Que s’est-il passé alors que le gouvernement espagnol et son président, Mariano Rajoy, sont tant décriés (en Espagne il n’y a pas de Premier ministre, mais un président de gouvernement. C’est le même rôle avec plus de pouvoir puisque le Roi d’Espagne reste en marge de la politique mais assume le commandement des Forces Armées. Le Roi est, par ailleurs, le garant de l’unité de l’Espagne, ce qui lui confère le titre de chef de l’État)

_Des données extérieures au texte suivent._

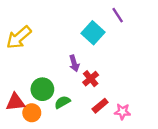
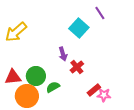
red triangle: (15, 102) -> (13, 77), moved
red rectangle: (100, 106) -> (94, 90), moved
orange circle: (32, 113) -> (27, 96), size x1.5

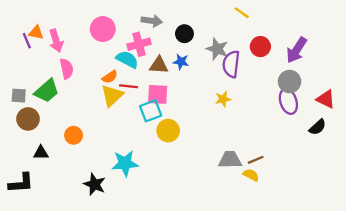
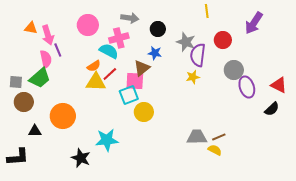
yellow line: (242, 13) -> (207, 11), turned 48
purple line: (27, 41) -> (58, 50), moved
purple arrow: (297, 50) -> (254, 23), moved
brown triangle: (159, 65) -> (142, 68), moved, turned -42
pink semicircle: (67, 69) -> (46, 59), moved
gray circle: (290, 82) -> (234, 70), moved
red line: (128, 86) -> (110, 74), turned -49
yellow triangle: (112, 96) -> (96, 82), turned 45
yellow star: (223, 99) -> (193, 77), moved
orange circle: (74, 135) -> (63, 116), size x1.6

Il s’est passé, entre autre, que le Parti Populaire aurait trempé dans des affaires de corruption sur la grande échelle et qu’en Espagne les juges sont entièrement déconnectés du pouvoir politique et n’ont de comptes à rendre qu’aux citoyens. Ce qui change avec le système français où les juges, s’ils sont indépendants, ont, in fine, des comptes à rendre aux procureurs qui dépendant de la Chancellerie, donc du pouvoir politique. Les espagnols, avec la crise et le chômage, n’ont pas d’état d’âme à sanctionner ceux qui les gouvernent. Mariano Rajoy ne fait pas partie des élus et responsables mis en examen ou emprisonnés, mais il est à la tête d’un parti où figurent des corrompus qui se sont enrichis illégalement. Il paie lourdement et il lui sera difficile de gouverner avec l’aisance nécessaire.

Alliances rafistolées

La partie va se jouer très serrée, les chiffres l’indiquent. Pour obtenir une majorité absolue en termes de sièges, il n’existe que deux options: 1) alliance entre le Parti Socialiste et le Parti Populaire (ce qui est inconcevable) 2) alliance du PSOE de Podemos et de Ciudadanos, soit gauche + gauche de la gauche + centristes. Cela reste alléatoire, parce que les centristes ont toujours eu Podemos en ligne de mire.

Podemos en pose

Pablo Iglesias est encore crédité d’une très bonne image dans l’opinion publique. Homme de sincérité, nouveau venu dans le paysage politique espagnol, il refuse de verser dans un extrémisme « stupide« , selon sa propre expression. Son combat s’articule sur la justice sociale, sans surenchère ni posture politicienne. Le discours est moderne, offensif mais dépourvu d’anathèmes. Iglésias parle avec tout le monde et se laisse volontiers aller à l’accolade avec ses adversaires. Les résultats de dimanche ne sont nullement un rejet de sa personne, mais une prudence de la part d’électeurs inquiets sur les grandes difficultés connues sur l’ensemble des pays de l’Union Européenne. Podemos n’a pas reculé mais marqué une pose dans sa progression. A noter qu’il n’existe pas, en Espagne, de parti d’extrême-droite.

La proportionnelle, empêcheuse de gouverner

L’exemple espagnol, sur le mode de scrutin, est une nouvelle preuve du manichéisme de la proportionnelle intégrale. « Système plus juste« , disent nos centristes français, car « il permet à toutes les sensibilités politiques d’être représentées ». Oui, mais cela sert à quoi d’être représenté pour jouer le rôle du pot de fleur? A rien, évidemment, c’est juste un peu de moral à bon marché.